The multiclass detection performances on rumour-based and redundancy P2P DDoS-attack traffic are compared in Figures 10(a) and 10(b). The CMCNN-based multiclass detection method achieved higher ACCs than the other two methods on both types of attack traffic, indicating that it sufficiently learned the core features of attack samples in multiclass detection. Although the recall rate and F1-score of the model were weakened when the ratio of attacks was relatively small, CMCNN outperformed the other two models when the ratio of attacks increased. That is, the model has limited learning capacity for the feature details of small-sized samples but can well discriminate the attack traffic features of massive data. Therefore, the CMCNN-based detection method can effectively conduct multiclass detection of massive DDoS-attack traffic on the blockchain network layer and can also discriminate specific types of attack traffic.

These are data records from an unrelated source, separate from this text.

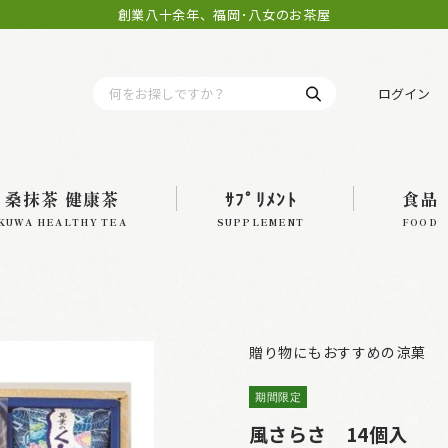
創業八十余年、福岡･八女のお茶屋
ログイン
桑抹茶 健康茶
ｻﾌﾟﾘﾒﾝﾄ
食品
KUWA HEALTHY TEA
SUPPLEMENT
FOOD
贈り物にもおすすめの涼菓
期間限定
風さらさ 14個入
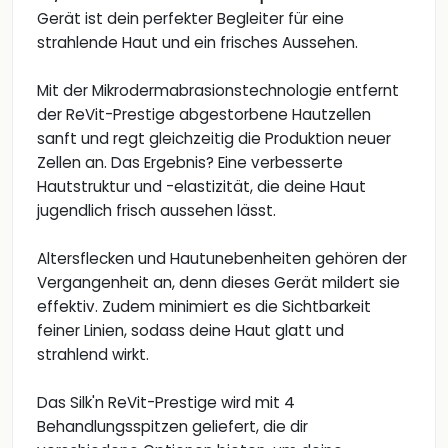
Gerät ist dein perfekter Begleiter für eine
strahlende Haut und ein frisches Aussehen.
Mit der Mikrodermabrasionstechnologie entfernt
der ReVit-Prestige abgestorbene Hautzellen
sanft und regt gleichzeitig die Produktion neuer
Zellen an. Das Ergebnis? Eine verbesserte
Hautstruktur und -elastizität, die deine Haut
jugendlich frisch aussehen lässt.
Altersflecken und Hautunebenheiten gehören der
Vergangenheit an, denn dieses Gerät mildert sie
effektiv. Zudem minimiert es die Sichtbarkeit
feiner Linien, sodass deine Haut glatt und
strahlend wirkt.
Das Silk'n ReVit-Prestige wird mit 4
Behandlungsspitzen geliefert, die dir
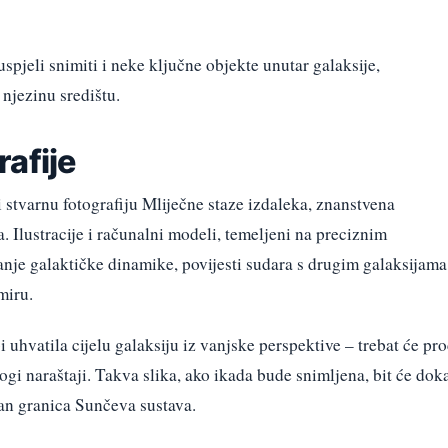
spjeli snimiti i neke ključne objekte unutar galaksije,
njezinu središtu.
afije
stvarnu fotografiju Mliječne staze izdaleka, znanstvena
. Ilustracije i računalni modeli, temeljeni na preciznim
e galaktičke dinamike, povijesti sudara s drugim galaksijama
miru.
i uhvatila cijelu galaksiju iz vanjske perspektive – trebat će pro
gi naraštaji. Takva slika, ako ikada bude snimljena, bit će dok
van granica Sunčeva sustava.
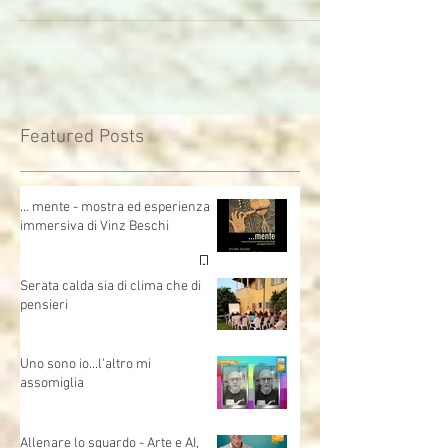
Avisco. 2 le esperienze: ANIMIAMOCI cinque...
Featured Posts
… mente - mostra ed esperienza
immersiva di Vinz Beschi
Serata calda sia di clima che di
pensieri
Uno sono io...l'altro mi
assomiglia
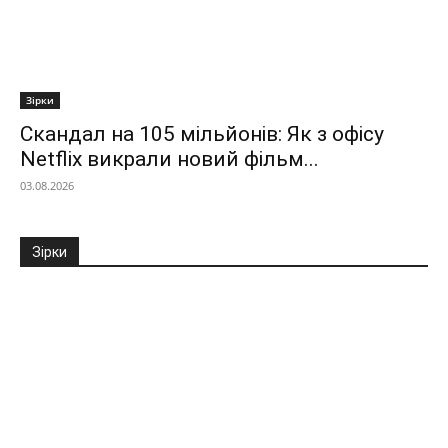
Зірки
Скандал на 105 мільйонів: Як з офісу
Netflix викрали новий фільм...
03.08.2026
Зірки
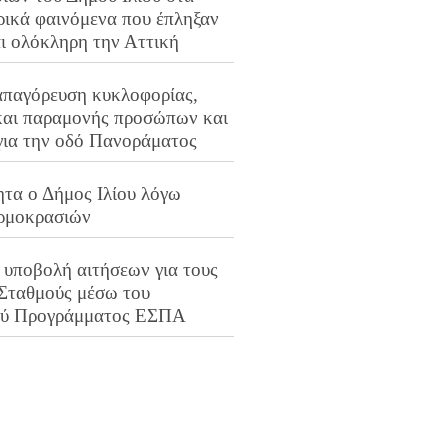
ρικά φαινόμενα που έπληξαν
αι ολόκληρη την Αττική
απαγόρευση κυκλοφορίας,
και παραμονής προσώπων και
για την οδό Πανοράματος
ητα ο Δήμος Ιλίου λόγω
ρμοκρασιών
 υποβολή αιτήσεων για τους
 Σταθμούς μέσω του
ού Προγράμματος ΕΣΠΑ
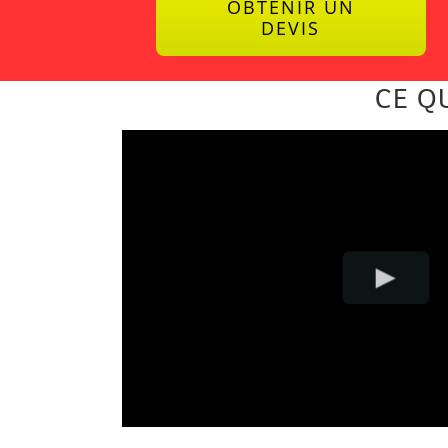
OBTENIR UN
DEVIS
CE Q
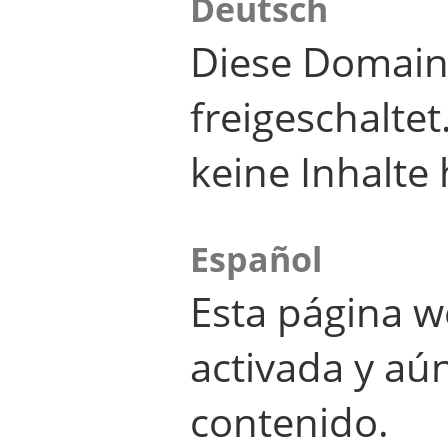
Deutsch
Diese Domain
freigeschalte
keine Inhalte 
Español
Esta página w
activada y aú
contenido.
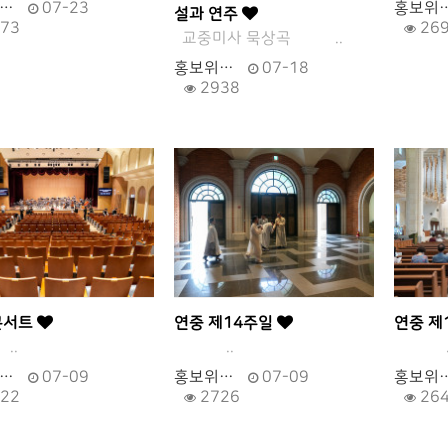
…
07-23
홍보위
설과 연주
73
26
교중미사 묵상곡 ..
홍보위…
07-18
2938
콘서트
연중 제14주일
연중 제
.
..
.
…
07-09
홍보위…
07-09
홍보위
22
2726
26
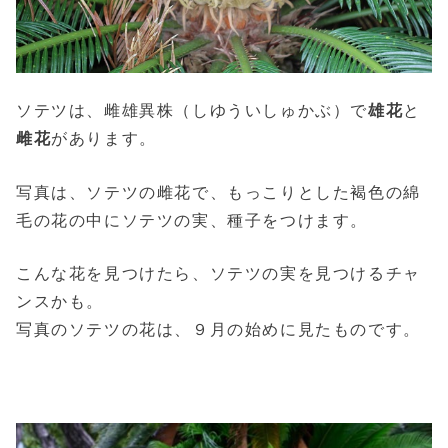
ソテツは、雌雄異株（しゆういしゅかぶ）で
雄花
と
雌花
があります。
写真は、ソテツの雌花で、もっこりとした褐色の綿
毛の花の中にソテツの実、種子をつけます。
こんな花を見つけたら、ソテツの実を見つけるチャ
ンスかも。
写真のソテツの花は、９月の始めに見たものです。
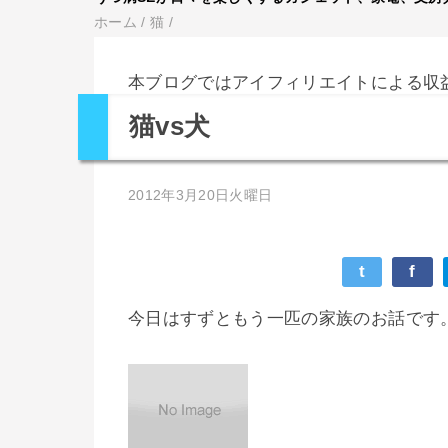
ホーム
/
猫
/
本ブログではアイフィリエイトによる収
猫vs犬
2012年3月20日火曜日
t
f
今日はすずともう一匹の家族のお話です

Finally, the multiclass detection performances of CMCNN and the existing methods on the blockchain network layer were compared using the model data and methods proposed in the literature [30, 31]. The results are shown in Figure 11. The method proposed in this paper showed significantly higher detection performance on rumour-based and redundancy P2P DDoS-attack traffic than the existing solutions for P2P network attacks, confirming the application value of the CMCNN model in detecting real DDoS traffic attacks on blockchain network layers.

4. Conclusions

As a typical complex network environment, a blockchain network layer is threatened by dynamically changing DDoS-attack traffic such as rumour-based and malicious redundancy P2P traffic. This study proposed a CMCNN-based detection method that effectively detects DDoS traffic. The model applies a cross-layer CNN with an L2 regularisation term and an SSAE module based on KL divergence to mine the features of DDoS-attack traffic on the blockchain network layer. The model parameters are optimised by the ISGD algorithm. The model can effectively mitigate the problems of existing detection methods, such as low generalisability and poor accuracy rate of attack-traffic detection. In a series of experiments, the detection method based on the proposed model detected DDoS-attack traffic on the blockchain network layer with significantly higher performance than two existing methods. In future studies, dynamically self-learning, unsupervised deep-learning approaches will be considered for DDoS-attack traffic on the blockchain network layer. These solutions might improve the model’s self-learning capacity for detecting attack traffic in small-sized samples.

Data Availability

The data used to support the findings of this study are available from the corresponding author upon request.

Conflicts of Interest

The authors declare that they have no conflicts of interest regarding the publication of this paper.

Authors’ Contributions

Qian-yi Dai and Bin Zhang contributed equally to this work.

Acknowledgments

This work was supported by the Open Fund Project of Information Assurance Technology Key Laboratory of China (Grant No. KJ-15-109) and the National Natural Science Foundation of China (Grant No. 61471344).